| Requirement |
Except for the pictures, output the records in full and exactly.

| Extracted entries |

= = = = =

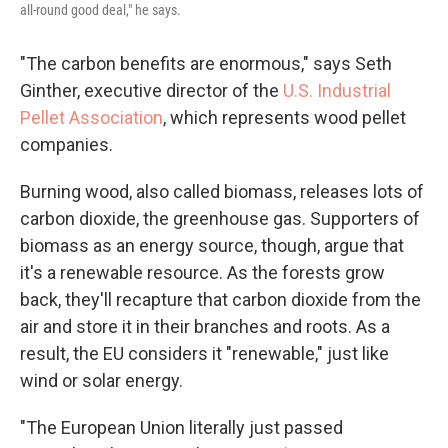
all-round good deal," he says.
"The carbon benefits are enormous," says Seth
Ginther, executive director of the
U.S. Industrial
Pellet Association
, which represents wood pellet
companies.
Burning wood, also called biomass, releases lots of
carbon dioxide, the greenhouse gas. Supporters of
biomass as an energy source, though, argue that
it's a renewable resource. As the forests grow
back, they'll recapture that carbon dioxide from the
air and store it in their branches and roots. As a
result, the EU considers it "renewable," just like
wind or solar energy.
"The European Union literally just passed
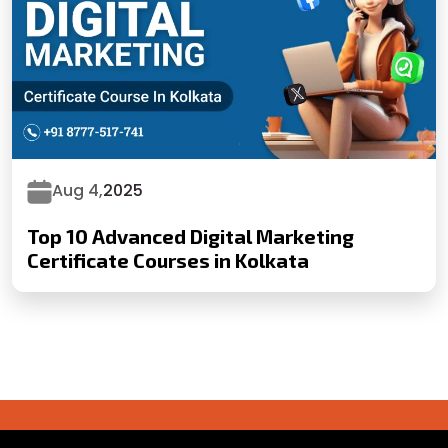
Aug 4,
2025
Top 10 Advanced Digital Marketing
Certificate Courses in Kolkata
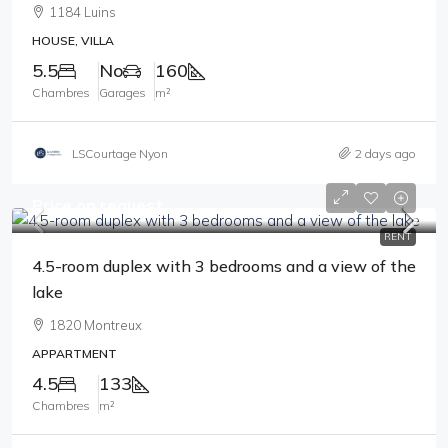
1184 Luins
HOUSE, VILLA
5.5
No
160
Chambres
Garages
m²
LSCourtage Nyon
2 days ago
Price on request
RENT
4.5-room duplex with 3 bedrooms and a view of the
lake
1820 Montreux
APPARTMENT
4.5
133
Chambres
m²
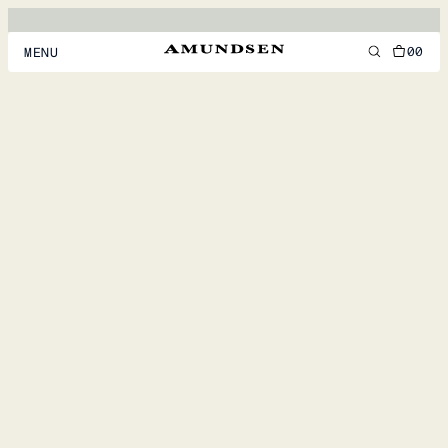
00
MENU
MEN
WOMEN
FOOTWEAR
ACCESSORIES
DISCOVER
ACCOUNT
SUPPORT
LOCATION & LANGUAGE
EN
/
US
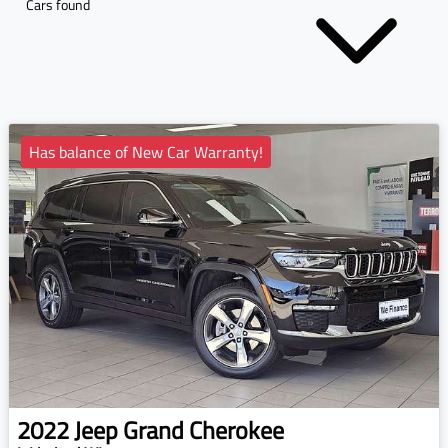
Cars found
Has balance of New Car Warranty!
2022
Jeep
Grand Cherokee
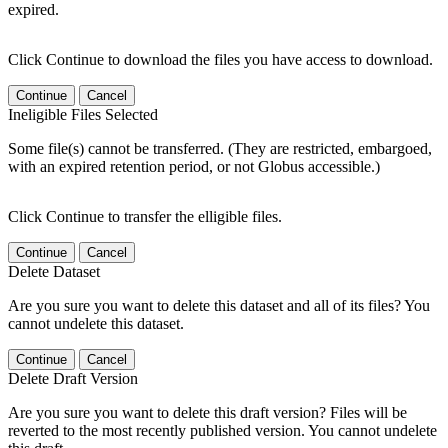
expired.
Click Continue to download the files you have access to download.
Continue
Cancel
Ineligible Files Selected
Some file(s) cannot be transferred. (They are restricted, embargoed,
with an expired retention period, or not Globus accessible.)
Click Continue to transfer the elligible files.
Continue
Cancel
Delete Dataset
Are you sure you want to delete this dataset and all of its files? You
cannot undelete this dataset.
Continue
Cancel
Delete Draft Version
Are you sure you want to delete this draft version? Files will be
reverted to the most recently published version. You cannot undelete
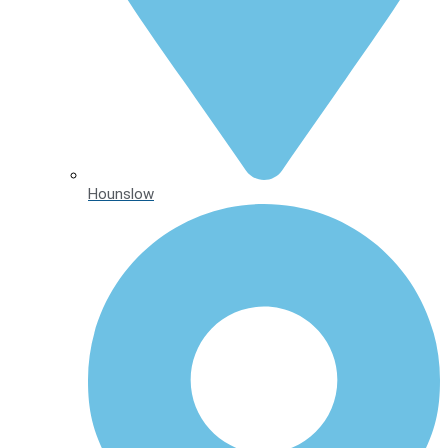
Hounslow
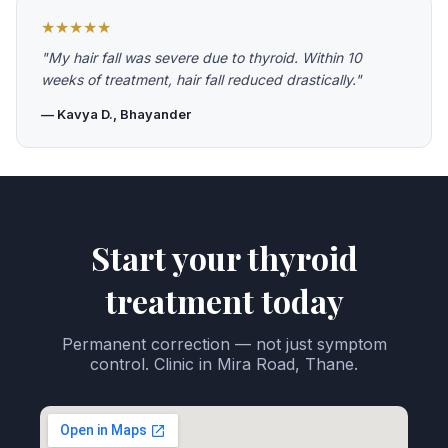
★★★★★
"My hair fall was severe due to thyroid. Within 10
weeks of treatment, hair fall reduced drastically."
— Kavya D., Bhayander
Start your thyroid
treatment today
Permanent correction — not just symptom
control. Clinic in Mira Road, Thane.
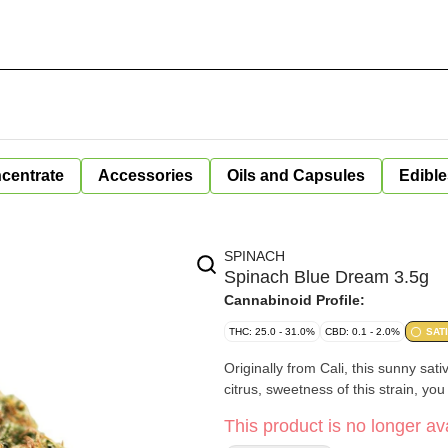
centrate
Accessories
Oils and Capsules
Edible
SPINACH
Spinach Blue Dream 3.5g
Cannabinoid Profile:
THC: 25.0 - 31.0%
CBD: 0.1 - 2.0%
SAT
Originally from Cali, this sunny sati
citrus, sweetness of this strain, yo
This product is no longer ava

= = = = =

| Finished exercise |
all-round good deal," he says.
"The carbon benefits are enormous," says Seth
Ginther, executive director of the
U.S. Industrial
Pellet Association
, which represents wood pellet
companies.
Burning wood, also called biomass, releases lots of
carbon dioxide, the greenhouse gas. Supporters of
biomass as an energy source, though, argue that
it's a renewable resource. As the forests grow
back, they'll recapture that carbon dioxide from the
air and store it in their branches and roots. As a
result, the EU considers it "renewable," just like
wind or solar energy.
"The European Union literally just passed
Aug 4,
2025
Top 10 Advanced Digital Marketing
Certificate Courses in Kolkata
1184 Luins
HOUSE, VILLA
5.5
No
160
Chambres
Garages
m²
LSCourtage Nyon
2 days ago
Price on request
RENT
4.5-room duplex with 3 bedrooms and a view of the
lake
1820 Montreux
APPARTMENT
4.5
133
Chambres
m²
00
MENU
MEN
WOMEN
FOOTWEAR
ACCESSORIES
DISCOVER
ACCOUNT
SUPPORT
LOCATION & LANGUAGE
EN
/
US
Cars found
Has balance of New Car Warranty!
2022
Jeep
Grand Cherokee
expired.
Click Continue to download the files you have access to download.
Continue
Cancel
Ineligible Files Selected
Some file(s) cannot be transferred. (They are restricted, embargoed,
with an expired retention period, or not Globus accessible.)
Click Continue to transfer the elligible files.
Continue
Cancel
Delete Dataset
Are you sure you want to delete this dataset and all of its files? You
cannot undelete this dataset.
Continue
Cancel
Delete Draft Version
Are you sure you want to delete this draft version? Files will be
reverted to the most recently published version. You cannot undelete
Hounslow
★★★★★
"My hair fall was severe due to thyroid. Within 10
weeks of treatment, hair fall reduced drastically."
— Kavya D., Bhayander
Start your thyroid
treatment today
Permanent correction — not just symptom
control. Clinic in Mira Road, Thane.
centrate
Accessories
Oils and Capsules
Edible
SPINACH
Spinach Blue Dream 3.5g
Cannabinoid Profile:
THC: 25.0 - 31.0%
CBD: 0.1 - 2.0%
SAT
Originally from Cali, this sunny sati
citrus, sweetness of this strain, yo
This product is no longer ava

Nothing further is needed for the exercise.